▸ **Supplied records**:
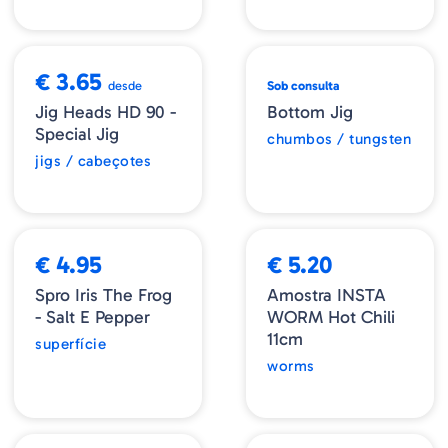
€ 3.65
desde
Sob consulta
Jig Heads HD 90 -
Bottom Jig
Special Jig
chumbos / tungsten
jigs / cabeçotes
€ 4.95
€ 5.20
Spro Iris The Frog
Amostra INSTA
- Salt E Pepper
WORM Hot Chili
11cm
superfície
worms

▸ **Task description**:
Drop the pictures and reproduce the rest of the entries above exactly.

▸ **Response to the exercise**:
€ 3.65
desde
Sob consulta
Jig Heads HD 90 -
Bottom Jig
Special Jig
chumbos / tungsten
jigs / cabeçotes
€ 4.95
€ 5.20
Spro Iris The Frog
Amostra INSTA
- Salt E Pepper
WORM Hot Chili
11cm
superfície
worms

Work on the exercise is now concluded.